[Data for the task — start]

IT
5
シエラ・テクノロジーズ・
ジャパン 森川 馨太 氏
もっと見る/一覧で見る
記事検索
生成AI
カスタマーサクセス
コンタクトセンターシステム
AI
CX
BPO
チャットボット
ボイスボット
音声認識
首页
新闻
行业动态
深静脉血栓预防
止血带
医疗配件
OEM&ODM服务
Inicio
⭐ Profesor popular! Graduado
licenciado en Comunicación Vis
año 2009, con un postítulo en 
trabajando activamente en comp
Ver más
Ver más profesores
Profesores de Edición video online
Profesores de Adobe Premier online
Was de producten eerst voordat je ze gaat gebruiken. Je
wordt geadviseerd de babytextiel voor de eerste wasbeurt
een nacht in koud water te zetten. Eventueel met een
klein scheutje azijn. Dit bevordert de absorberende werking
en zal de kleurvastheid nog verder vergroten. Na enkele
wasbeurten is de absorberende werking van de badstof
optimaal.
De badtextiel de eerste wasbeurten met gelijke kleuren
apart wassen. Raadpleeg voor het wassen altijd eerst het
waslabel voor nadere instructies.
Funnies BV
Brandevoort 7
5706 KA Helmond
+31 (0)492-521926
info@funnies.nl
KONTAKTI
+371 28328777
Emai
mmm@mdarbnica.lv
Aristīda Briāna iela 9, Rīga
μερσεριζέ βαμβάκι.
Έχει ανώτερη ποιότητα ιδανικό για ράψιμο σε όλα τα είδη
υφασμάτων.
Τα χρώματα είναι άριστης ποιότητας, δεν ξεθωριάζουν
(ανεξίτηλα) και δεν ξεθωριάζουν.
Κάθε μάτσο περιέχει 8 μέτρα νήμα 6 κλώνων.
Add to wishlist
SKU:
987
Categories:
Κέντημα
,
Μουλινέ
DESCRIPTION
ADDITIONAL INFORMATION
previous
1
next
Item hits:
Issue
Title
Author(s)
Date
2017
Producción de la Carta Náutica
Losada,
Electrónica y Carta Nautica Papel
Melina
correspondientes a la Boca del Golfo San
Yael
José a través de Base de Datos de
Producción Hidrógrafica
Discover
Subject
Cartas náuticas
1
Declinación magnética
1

[Data for the task — finish]

■ **What the exercise asks**: In full and exactly, transcribe the material above.

■ **Task response**:
IT
5
シエラ・テクノロジーズ・
ジャパン 森川 馨太 氏
もっと見る/一覧で見る
記事検索
生成AI
カスタマーサクセス
コンタクトセンターシステム
AI
CX
BPO
チャットボット
ボイスボット
音声認識
首页
新闻
行业动态
深静脉血栓预防
止血带
医疗配件
OEM&ODM服务
Inicio
⭐ Profesor popular! Graduado
licenciado en Comunicación Vis
año 2009, con un postítulo en 
trabajando activamente en comp
Ver más
Ver más profesores
Profesores de Edición video online
Profesores de Adobe Premier online
Was de producten eerst voordat je ze gaat gebruiken. Je
wordt geadviseerd de babytextiel voor de eerste wasbeurt
een nacht in koud water te zetten. Eventueel met een
klein scheutje azijn. Dit bevordert de absorberende werking
en zal de kleurvastheid nog verder vergroten. Na enkele
wasbeurten is de absorberende werking van de badstof
optimaal.
De badtextiel de eerste wasbeurten met gelijke kleuren
apart wassen. Raadpleeg voor het wassen altijd eerst het
waslabel voor nadere instructies.
Funnies BV
Brandevoort 7
5706 KA Helmond
+31 (0)492-521926
info@funnies.nl
KONTAKTI
+371 28328777
Emai
mmm@mdarbnica.lv
Aristīda Briāna iela 9, Rīga
μερσεριζέ βαμβάκι.
Έχει ανώτερη ποιότητα ιδανικό για ράψιμο σε όλα τα είδη
υφασμάτων.
Τα χρώματα είναι άριστης ποιότητας, δεν ξεθωριάζουν
(ανεξίτηλα) και δεν ξεθωριάζουν.
Κάθε μάτσο περιέχει 8 μέτρα νήμα 6 κλώνων.
Add to wishlist
SKU:
987
Categories:
Κέντημα
,
Μουλινέ
DESCRIPTION
ADDITIONAL INFORMATION
previous
1
next
Item hits:
Issue
Title
Author(s)
Date
2017
Producción de la Carta Náutica
Losada,
Electrónica y Carta Nautica Papel
Melina
correspondientes a la Boca del Golfo San
Yael
José a través de Base de Datos de
Producción Hidrógrafica
Discover
Subject
Cartas náuticas
1
Declinación magnética
1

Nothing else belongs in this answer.